The Chief Justice was reacting to a lawyer, advocate N.K. Goswami, who expressed anxiety at the manner in which a courtroom observation from the Bench is being “distorted” online despite a clarification from the top judge.

Chief Justice of India Surya Kant’s reported references to “cockroach” in reference to fake law degree holders during the hearing of a writ petition on May 15 spawned a public furore and a viral online platform, Cockroach Janta Party.

The Chief Justice had clarified the next day in a statement that he was misquoted by sections of the media and had the greatest concern and respect for the youths of the country.

On Monday, Chief Justice Kant said there was “no grave urgency” to entertain a writ petition filed by an apex court lawyer seeking a probe into the “activities” of a “digital-political formation”, Cockroach Janta Party, and the commercial exploitation, trademark appropriation and monetised circulation of oral remarks made in court proceedings.
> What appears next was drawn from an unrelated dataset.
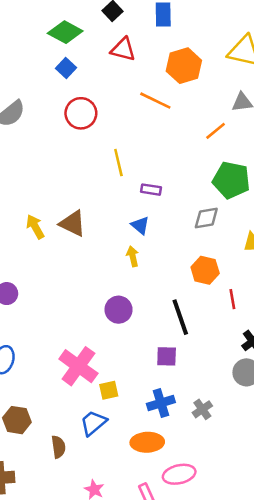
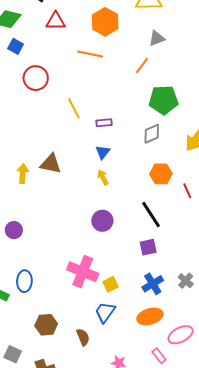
blue triangle: (140, 225) -> (103, 152), turned 42
yellow arrow: (35, 227) -> (23, 173), turned 48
Advocate Raja Choudhary has arraigned the Union government, the Ministry of Electronics and Information Technology, Bar Council of India and the Central Bureau of Investigation (CBI) as respondents in the case.

Mr. Choudhary, represented by advocate Rajesh Singh Chouhan, has said the petition was not an attack on fair criticism, democratic dissent, satire, and constitutionally protected free speech, but a challenge to organised commercial exploitation and distortion of solemn court hearings into a “viral spectacle” online.

He has said judicial hearings and exchanges between judges and lawyers metamorphose into clipped fragments, outrage algorithms, trolling cultures, meme warfare, emotional mobilisation, and monetised virality.

“Isolated fragments of oral proceedings are selectively clipped, meme-ified, mimicked, commercially circulated, and transformed into viral digital content detached from constitutional and procedural context,” the petition has said.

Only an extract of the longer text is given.